Categories of Robot Visual Servoing Systems

Overview

Robot visual servoing integrates machine vision and robot control. It is a nonlinear, strongly coupled system involving image processing, robot kinematics and dynamics, and control theory. Improvements in camera hardware cost-effectiveness, computing speed, and related theory have made visual servoing increasingly viable for practical applications, and its technical challenges remain active research topics.

Machine Vision Definition

Machine vision, as defined by the Society of Manufacturing Engineers (SME) machine vision division and the Robotic Industries Association (RIA) automation vision division, is the automatic acquisition and processing of images of real objects using optical devices and non-contact sensors to obtain required information or to control robot motion.

As a bionic system analogous to the human visual system, machine vision broadly covers acquisition and processing of information through optical devices. This includes visible and non-visible spectra, and may involve obtaining internal object information not directly observable by human vision.

Visual Servoing Definition

Visual servoing refers to the complete process from visual signal acquisition and processing to robot control. Early work in the 1960s performed vision and motion in an open-loop manner, where the vision system provided pose information once and then ceased to participate. The term "visual servo" was proposed in 1979 to emphasize the end-to-end integration of visual processing and control, beyond simple extraction of feedback signals from images.

History

Research on robot vision began in the 1960s. Initially the vision system provided target pose once and did not participate continuously. By the 1970s and 1980s, as computing and imaging hardware advanced, visual servoing developed into a distinct interdisciplinary area spanning robotics, control, and image processing. Since the 1980s, both theory and applications have progressed substantially, and visual servoing is frequently the subject of academic research and conferences.

Classification of Visual Servoing Systems

Visual servoing systems can be classified in several ways:

By number of cameras: Monocular, stereo, and multi-camera systems. A monocular system yields only a 2D image and cannot directly obtain depth. Multi-camera systems provide richer information from multiple viewpoints but increase image processing load and make system stability harder to guarantee. Stereo systems are commonly used.
By camera placement: Eye-in-hand and eye-to-hand (or fixed camera). Eye-in-hand systems can achieve precise control in theory but are sensitive to calibration and robot motion errors. Fixed camera systems are less sensitive to robot kinematic errors, but typically provide lower pose estimation accuracy under similar conditions.
By control reference frame: Position-based visual servoing (PBVS) and image-based visual servoing (IBVS). PBVS extracts the target pose relative to the camera and robot after image processing, requiring calibration of camera, target, and robot models; calibration accuracy directly affects control accuracy. PBVS converts desired pose changes into joint angle commands sent to joint controllers.
By control architecture: Systems using closed-loop joint controllers can be divided into dynamic observation–motion systems and direct visual servoing. In the former, joint feedback stabilizes the robot inner loop while image processing computes camera velocity or position increments that are sent to joint controllers. In direct visual servoing, image processing generates control inputs for joint motions directly.

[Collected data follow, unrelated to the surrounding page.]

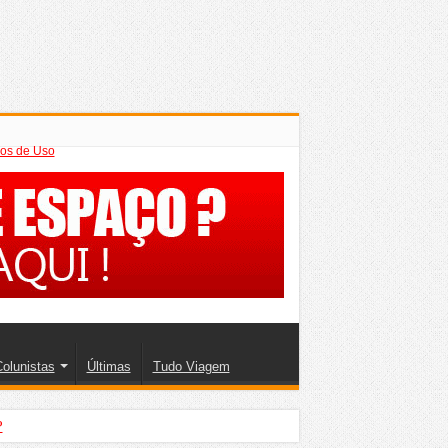
os de Uso
olunistas
Últimas
Tudo Viagem
?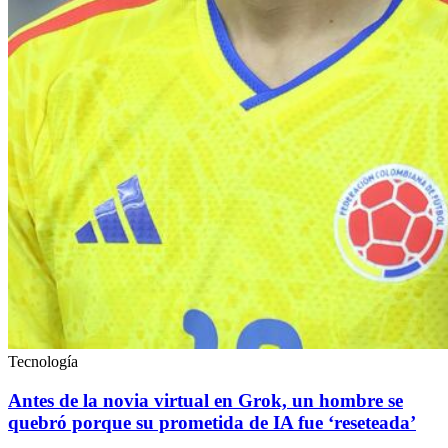
Tecnología
Antes de la novia virtual en Grok, un hombre se
quebró porque su prometida de IA fue ‘reseteada’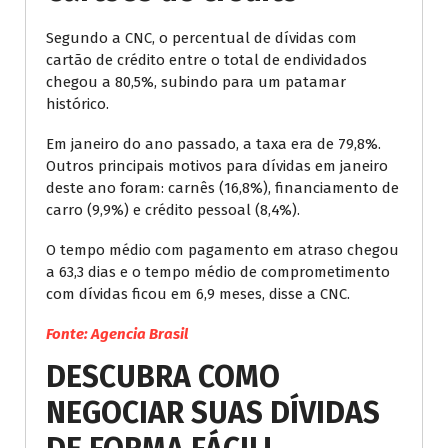
Segundo a CNC, o percentual de dívidas com
cartão de crédito entre o total de endividados
chegou a 80,5%, subindo para um patamar
histórico.
Em janeiro do ano passado, a taxa era de 79,8%.
Outros principais motivos para dívidas em janeiro
deste ano foram: carnês (16,8%), financiamento de
carro (9,9%) e crédito pessoal (8,4%).
O tempo médio com pagamento em atraso chegou
a 63,3 dias e o tempo médio de comprometimento
com dívidas ficou em 6,9 meses, disse a CNC.
Fonte: Agencia Brasil
DESCUBRA COMO
NEGOCIAR SUAS DÍVIDAS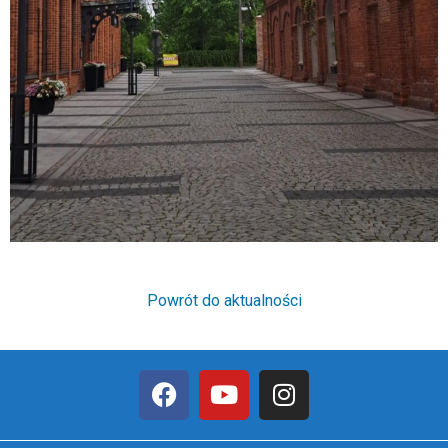
Powrót do aktualności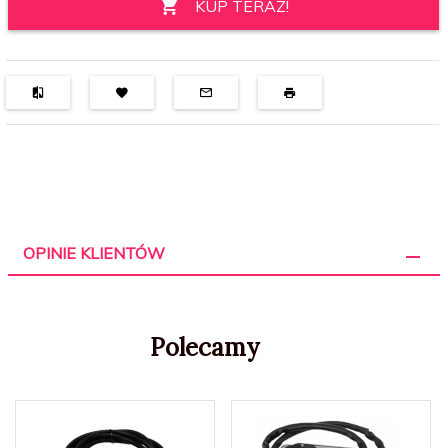
KUP TERAZ!
OPINIE KLIENTÓW
Polecamy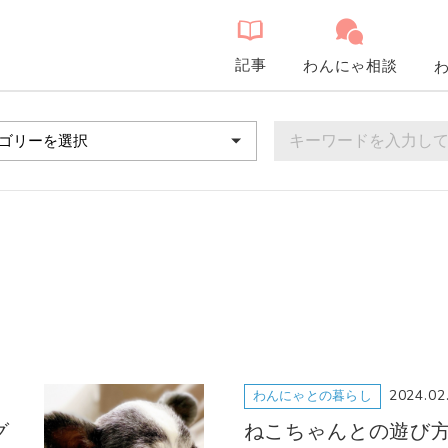
記事
わんにゃ相談
2024.02
わんにゃとの暮らし
グ
ねこちゃんとの遊び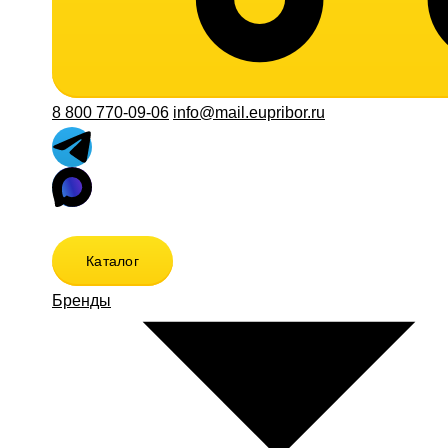
8 800 770-09-06
info@mail.eupribor.ru
Каталог
Бренды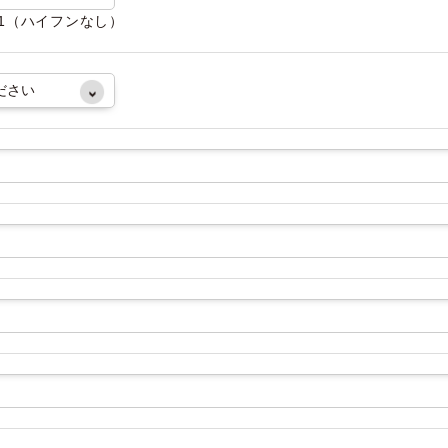
081（ハイフンなし）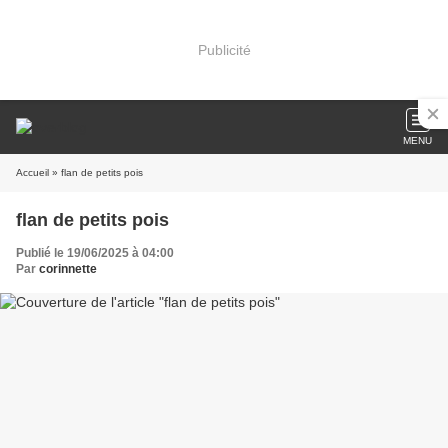
Publicité
MENU
Accueil
» flan de petits pois
flan de petits pois
Publié le 19/06/2025 à 04:00
Par
corinnette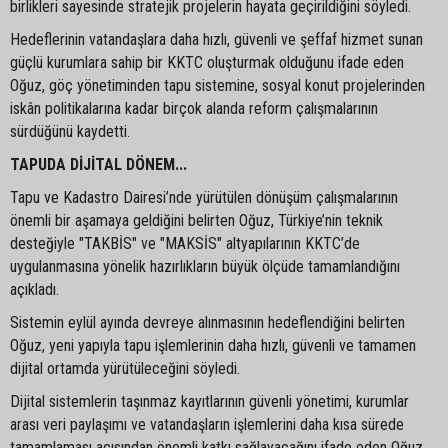
birlikleri sayesinde stratejik projelerin hayata geçirildiğini söyledi.
Hedeflerinin vatandaşlara daha hızlı, güvenli ve şeffaf hizmet sunan
güçlü kurumlara sahip bir KKTC oluşturmak olduğunu ifade eden
Oğuz, göç yönetiminden tapu sistemine, sosyal konut projelerinden
iskân politikalarına kadar birçok alanda reform çalışmalarının
sürdüğünü kaydetti.
TAPUDA DİJİTAL DÖNEM...
Tapu ve Kadastro Dairesi’nde yürütülen dönüşüm çalışmalarının
önemli bir aşamaya geldiğini belirten Oğuz, Türkiye’nin teknik
desteğiyle "TAKBİS" ve "MAKSİS" altyapılarının KKTC’de
uygulanmasına yönelik hazırlıkların büyük ölçüde tamamlandığını
açıkladı.
Sistemin eylül ayında devreye alınmasının hedeflendiğini belirten
Oğuz, yeni yapıyla tapu işlemlerinin daha hızlı, güvenli ve tamamen
dijital ortamda yürütüleceğini söyledi.
Dijital sistemlerin taşınmaz kayıtlarının güvenli yönetimi, kurumlar
arası veri paylaşımı ve vatandaşların işlemlerini daha kısa sürede
tamamlaması açısından önemli katkı sağlayacağını ifade eden Oğuz,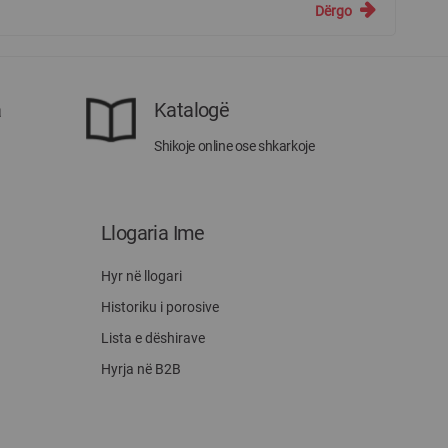
Dërgo
a
Katalogë
Shikoje online ose shkarkoje
Llogaria Ime
Hyr në llogari
Historiku i porosive
Lista e dëshirave
Hyrja në B2B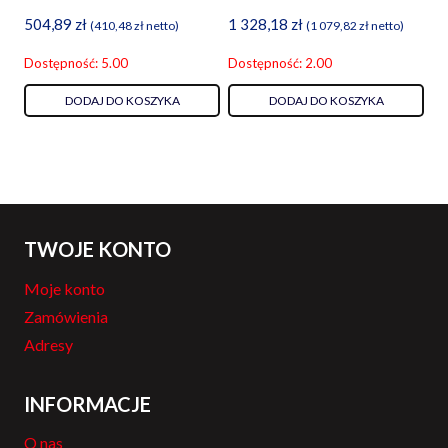
504,89
zł
1 328,18
zł
(
410,48
zł
netto)
(
1 079,82
zł
netto)
Dostępność: 5.00
Dostępność: 2.00
DODAJ DO KOSZYKA
DODAJ DO KOSZYKA
TWOJE KONTO
Moje konto
Zamówienia
Adresy
INFORMACJE
O nas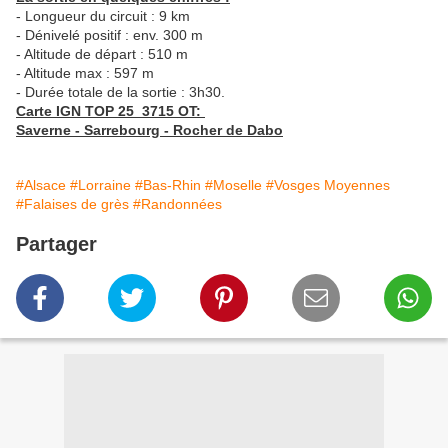
- Longueur du circuit : 9 km
- Dénivelé positif : env. 300 m
- Altitude de départ : 510 m
- Altitude max : 597 m
- Durée totale de la sortie : 3h30.
Carte IGN TOP 25 3715 OT:
Saverne - Sarrebourg - Rocher de Dabo
#Alsace
#Lorraine
#Bas-Rhin
#Moselle
#Vosges Moyennes
#Falaises de grès
#Randonnées
Partager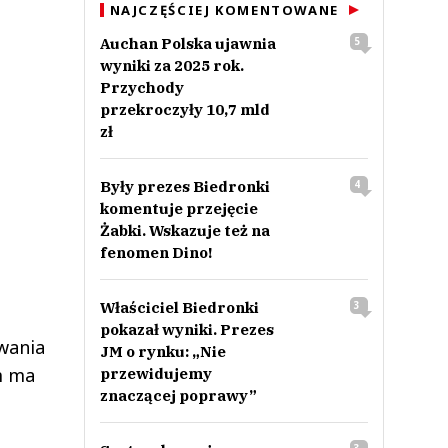
NAJCZĘŚCIEJ KOMENTOWANE
Auchan Polska ujawnia
5
wyniki za 2025 rok.
Przychody
przekroczyły 10,7 mld
zł
Były prezes Biedronki
4
komentuje przejęcie
Żabki. Wskazuje też na
fenomen Dino!
Właściciel Biedronki
3
pokazał wyniki. Prezes
owania
JM o rynku: „Nie
em ma
przewidujemy
znaczącej poprawy”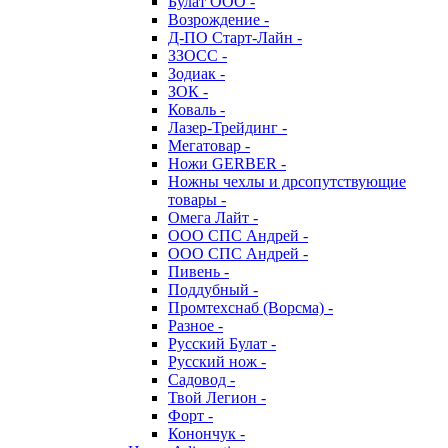
Булат ООО -
Возрождение -
Д-ПО Старт-Лайн -
ЗЗОСС -
Зодиак -
ЗОК -
Коваль -
Лазер-Трейдинг -
Мегатовар -
Ножи GERBER -
Ножны чехлы и дрсопутствующие
товары -
Омега Лайт -
ООО СПС Андрей -
ООО СПС Андрей -
Пивень -
Поддубный -
Промтехснаб (Ворсма) -
Разное -
Русский Булат -
Русский нож -
Садовод -
Твой Легион -
Форт -
Конончук -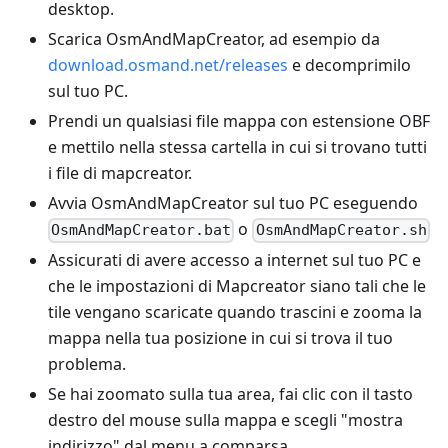
desktop.
Scarica OsmAndMapCreator, ad esempio da
download.osmand.net/releases
e decomprimilo
sul tuo PC.
Prendi un qualsiasi file mappa con estensione OBF
e mettilo nella stessa cartella in cui si trovano tutti
i file di mapcreator.
Avvia OsmAndMapCreator sul tuo PC eseguendo
o
OsmAndMapCreator.bat
OsmAndMapCreator.sh
Assicurati di avere accesso a internet sul tuo PC e
che le impostazioni di Mapcreator siano tali che le
tile vengano scaricate quando trascini e zooma la
mappa nella tua posizione in cui si trova il tuo
problema.
Se hai zoomato sulla tua area, fai clic con il tasto
destro del mouse sulla mappa e scegli "mostra
indirizzo" dal menu a comparsa.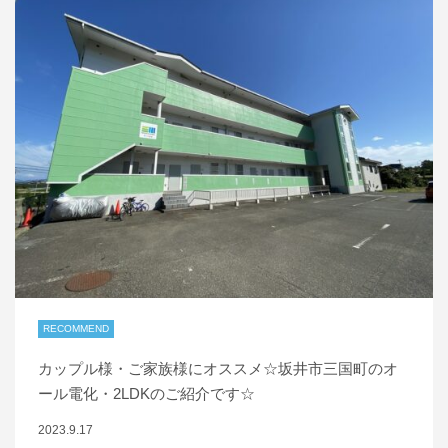
RECOMMEND
カップル様・ご家族様にオススメ☆坂井市三国町のオ
ール電化・2LDKのご紹介です☆
2023.9.17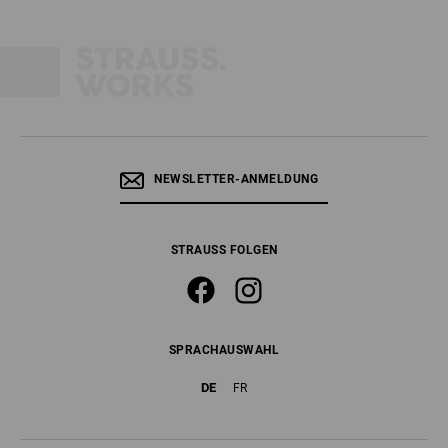
NEWSLETTER-ANMELDUNG
STRAUSS FOLGEN
SPRACHAUSWAHL
DE
FR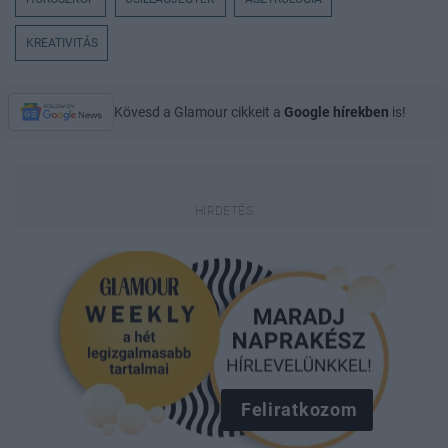
KREATIVITÁS
Kövesd a Glamour cikkeit a
Google hírekben
is!
Feliratkozom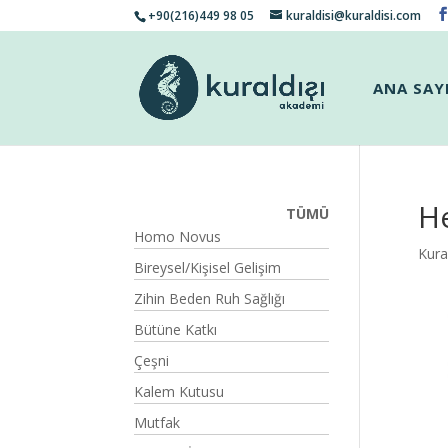
+90(216)449 98 05
kuraldisi@kuraldisi.com
ANA SAY
He
TÜMÜ
Homo Novus
Kural
Bireysel/Kişisel Gelişim
Zihin Beden Ruh Sağlığı
Bütüne Katkı
Çeşni
Kalem Kutusu
Mutfak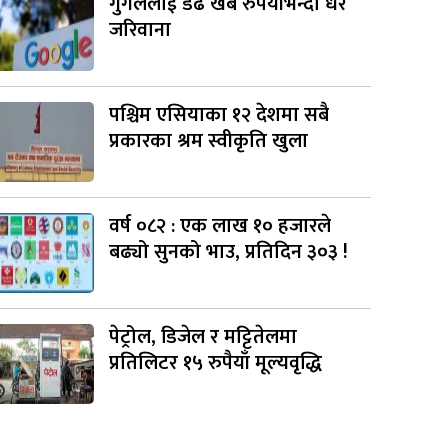
गुगललाई डेढ खर्ब रुपैयाँभन्दा धेरै
जरिवाना
पश्चिम एसियाका १२ देशमा सबै
प्रकारका श्रम स्वीकृति खुला
वर्ष ०८२ : एक लाख १० हजारले
बढ्यो सुनको भाउ, प्रतिदिन ३०३ !
पेट्रोल, डिजेल र मट्टितेलमा
प्रतिलिटर १५ रुपैयाँ मूल्यवृद्धि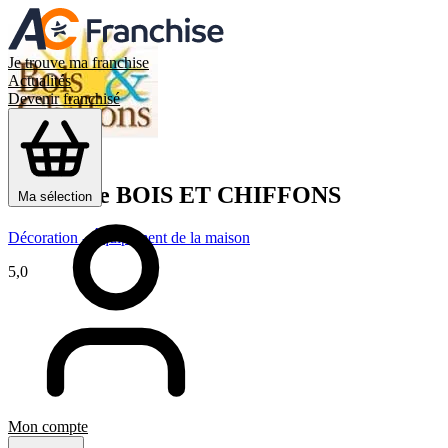
Je trouve ma franchise
Actualités
Devenir franchisé
Franchise
BOIS ET CHIFFONS
Ma sélection
Décoration - Équipement de la maison
5,0
Mon compte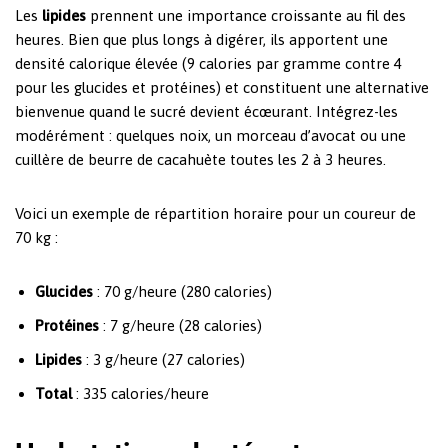
Les
lipides
prennent une importance croissante au fil des
heures. Bien que plus longs à digérer, ils apportent une
densité calorique élevée (9 calories par gramme contre 4
pour les glucides et protéines) et constituent une alternative
bienvenue quand le sucré devient écœurant. Intégrez-les
modérément : quelques noix, un morceau d’avocat ou une
cuillère de beurre de cacahuète toutes les 2 à 3 heures.
Voici un exemple de répartition horaire pour un coureur de
70 kg :
Glucides
: 70 g/heure (280 calories)
Protéines
: 7 g/heure (28 calories)
Lipides
: 3 g/heure (27 calories)
Total
: 335 calories/heure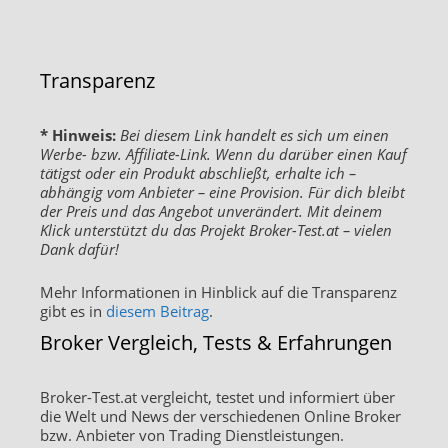
Transparenz
* Hinweis:
Bei diesem Link handelt es sich um einen
Werbe- bzw. Affiliate-Link. Wenn du darüber einen Kauf
tätigst oder ein Produkt abschließt, erhalte ich –
abhängig vom Anbieter – eine Provision. Für dich bleibt
der Preis und das Angebot unverändert. Mit deinem
Klick unterstützt du das Projekt Broker-Test.at – vielen
Dank dafür!
Mehr Informationen in Hinblick auf die Transparenz
gibt es in
diesem Beitrag
.
Broker Vergleich, Tests & Erfahrungen
Broker-Test.at vergleicht, testet und informiert über
die Welt und News der verschiedenen Online Broker
bzw. Anbieter von Trading Dienstleistungen.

In IBVS, the key problem is establishing the image Jacobian matrix that relates changes in image feature errors to changes in robot pose velocities. Since images are 2D, computing the image Jacobian generally requires estimating target depth, which remains a difficult problem in computer vision. Methods for obtaining the Jacobian include analytic derivation, calibration, online estimation, and learning approaches such as neural networks.

Main Challenges

Image processing methods: both theoretical formulation and real-time computation are major challenges for visual servoing.
Modeling the relationship between image features and robot joint motion after image processing is difficult.
Many current control methods cannot guarantee global stability over large operating ranges, so research on robust control approaches is still necessary.

Research Directions

Future research directions for visual servoing include:

Fast, robust feature extraction in real-world environments. Given the large data volume of images and advances in programmable devices, hardware implementations of common algorithms may accelerate processing and advance this area.
Developing dedicated theory and software platforms tailored to robot vision systems. Purpose-built platforms could reduce development effort and allow hardware acceleration of vision processing to improve system performance.
Applying artificial intelligence methods. Neural networks have been used, but many AI methods remain underutilized. Overreliance on mathematical modeling leads to high computational loads that limit system responsiveness; AI approaches might reduce computation while meeting real-time requirements.
Incorporating active vision techniques. Active vision enables the system to selectively acquire features according to rules, helping solve problems that are otherwise difficult.
Sensor fusion with non-visual sensors. Combining vision with other sensors can provide complementary information, but introduces challenges in information fusion and redundancy management.

Conclusion

Visual servoing has advanced significantly in recent years, and practical robot vision systems are increasingly deployed in China and abroad. Many technical challenges are expected to see progress in ongoing research. Visual servoing will continue to play a prominent role in robotics and is likely to see expanded use in industrial applications.